The assimilation experiments in this study were conducted on the Korea Meteorological Administration (KMA) operational supercomputing system called Duru that consists of 426 dual-processor nodes, each of which is equipped with a powerful supercomputing server, ThinkSystem SD530 (available online from Lenovo Group Ltd., Beijing, China, at https://lenovopress.lenovo.com/servers/thinksystem/sd530 (accessed on 9 April 2023)). Each server is equipped with 768 GB of random access memory and a 2.9 GHz Intel Xeon Platinum 8268 Processor with 24 CPU cores, running on CentOS Linux. Twenty computational nodes on the supercomputer system were used for the verification of the computational efficiency of the LUTKF and the LETKF.

The computational time of the LETKF and LUTKF algorithms used in this study is shown in Table 3. It is the average value of the wall-clock time in seconds required to perform the forecast and analysis (i.e., data assimilation) cycle in each assimilation method during the 16-day test period from 1200 UTC 3 September 2008 to 1200 UTC 19 September 2008.

In the model forecast phase, the LUTKF with

N_{e} = 15

consumes less computational time compared to the LETKF with

N_{e} = 21

, while it requires a similar computational time to the LETKF with

N_{e} = 15

. This is because a larger ensemble size requires more computational time in the EBKF algorithms on average. During the analysis phase, however, the LUTKF with

N_{e} = 15

requires about 167.69% and 218.73% more computational time than the LETKF with

N_{e} = 15

and LETKF with

N_{e} = 21

, respectively.
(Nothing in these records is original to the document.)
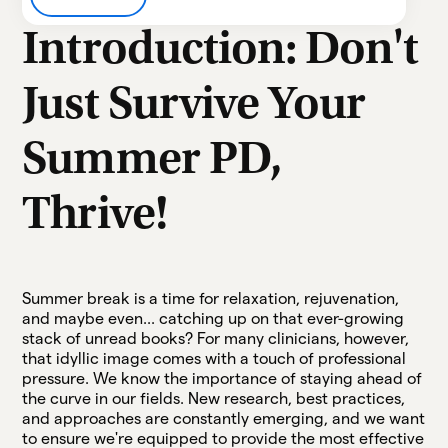
Heading 3
Introduction: Don't
Heading 4
Just Survive Your
Heading 5
Summer PD,
Heading 6
Thrive!
Summer break is a time for relaxation, rejuvenation,
and maybe even... catching up on that ever-growing
stack of unread books? For many clinicians, however,
that idyllic image comes with a touch of professional
pressure. We know the importance of staying ahead of
the curve in our fields. New research, best practices,
and approaches are constantly emerging, and we want
to ensure we're equipped to provide the most effective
This is because the computational time of the LUTKF is sensitive to the number of observations to be assimilated, while that of the LETKF scales nearly linearly to the number of observations. Most of the time during the analysis step in the LUTKF is spent computing the Kalman gain

K_{k}

in Equation (18) described in Section 2.2. The matrix inversion portion in Equation (18), which requires floating point operations of

O (m^{3})

complexity for m observations, is a significant component of the computation time. Since the matrix inversion requires substantial computation time and can lead to incorrect results, we calculate

K_{k}^{T}

by solving the linear system

S_{k} K_{k}^{T} = P_{xz}

rather than inverting

S_{k}

. Solving the system of linear equations is more efficient and more accurate, and requires all operations of

O (m^{2})

complexity. Nevertheless, it still requires more computational time than the LETKF with

N_{e} = 21

as shown in Table 3. Better ways to compute the Kalman gain will appear in a future publication.
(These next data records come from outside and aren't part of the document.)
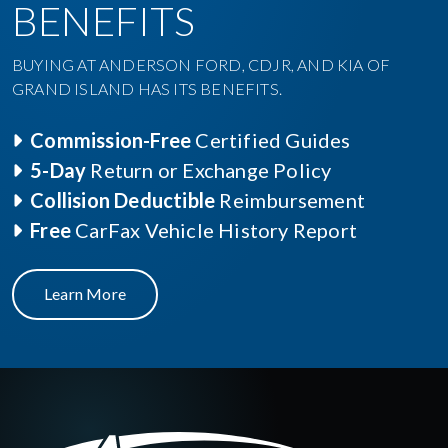
BENEFITS
BUYING AT ANDERSON FORD, CDJR, AND KIA OF
GRAND ISLAND HAS ITS BENEFITS.
Commission-Free
Certified Guides
5-Day
Return or Exchange Policy
Collision Deductible
Reimbursement
Free
CarFax Vehicle History Report
Learn More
The “total” shown in the right-most column of Table 3 refers to the overall computational time required to perform all the phases (forecast and analysis). Compared to the LETKF using

N_{e} = 21

, the LUTKF using

N_{e} = 15

consumes about 25.05% less total computational time, although it requires more computational time when carrying out only the analysis phase. The results show the LUTKF algorithm with as few as fifteen ensemble members can perform the state estimation for the regional NWP model with higher computational efficiency than the LETKF with

N_{e} = 21

, providing assimilation results that are as accurate as the LETKF with

N_{e} = 21

as discussed in Section 4.2, Section 4.3 and Section 4.4.

5. Conclusions

Unlike the previous study that examined the analysis performance of the LUTKF method using the Lorenz 40-dimensional model and simulated observations [13], this paper presents the feasibility of the LUTKF as a data assimilation method for the WRF model using real observations.
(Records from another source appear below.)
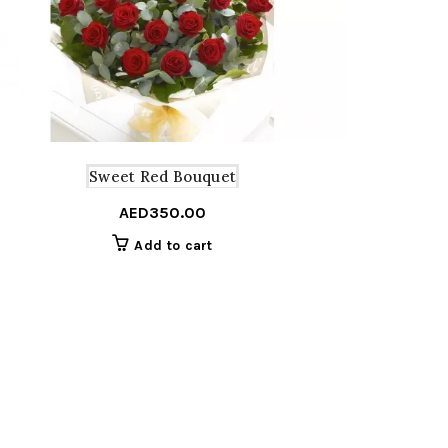
Sweet Red Bouquet
AED
350.00
Add to cart
Price
–
range:
AED300.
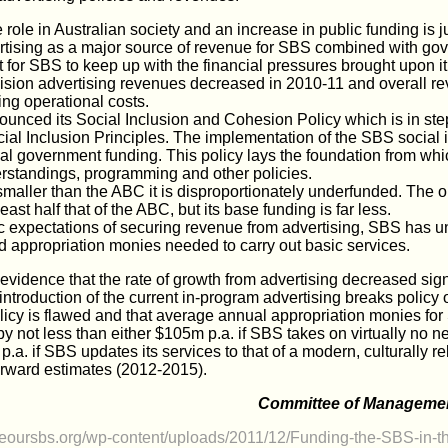
ole in Australian society and an increase in public funding is ju
tising as a major source of revenue for SBS combined with go
t for SBS to keep up with the financial pressures brought upon i
ision advertising revenues decreased in 2010-11 and overall r
ing operational costs.
unced its Social Inclusion and Cohesion Policy which is in ste
al Inclusion Principles. The implementation of the SBS social i
ial government funding. This policy lays the foundation from w
derstandings, programming and other policies.
maller than the ABC it is disproportionately underfunded. The o
ast half that of the ABC, but its base funding is far less.
ic expectations of securing revenue from advertising, SBS has u
d appropriation monies needed to carry out basic services.
vidence that the rate of growth from advertising decreased signi
e introduction of the current in-program advertising breaks poli
licy is flawed and that average annual appropriation monies fo
by not less than either $105m p.a. if SBS takes on virtually no n
.a. if SBS updates its services to that of a modern, culturally r
orward estimates (2012-2015).
Committee of Managemen
aveoursbs.org/wp-content/uploads/2011/12/Funding-the-SBS-in-t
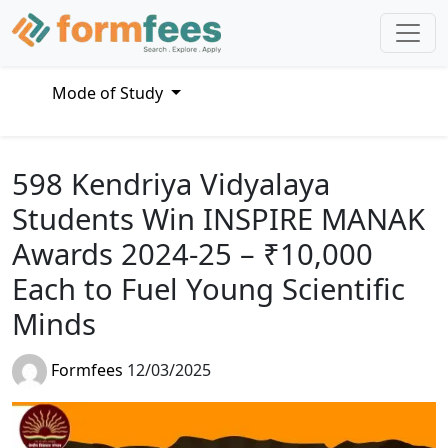
Mode of Study
598 Kendriya Vidyalaya
Students Win INSPIRE MANAK
Awards 2024-25 – ₹10,000
Each to Fuel Young Scientific
Minds
Formfees
12/03/2025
Since the LETKF uses the random sampling and makes linearization assumptions for the nonlinear function, it provides a first-order accuracy of the Taylor expansion, even for the highly nonlinear observation function. On the contrary, the LUTKF estimates the model state through the UT that makes no linearization assumptions for the nonlinear function and uses deterministically chosen ensemble members, therefore providing a second-order accuracy of the Taylor expansion for the nonlinear function [29,30,31]. Similar to the LETKF, the LUTKF can use a small number of ensemble members and local observations within a certain cutoff distance centered on each model grid point due to the spatial local analysis. As a result, the use of the localization method enables the LUTKF to offer better computational efficiency and to easily perform parallelized calculations in the parallel computer architecture.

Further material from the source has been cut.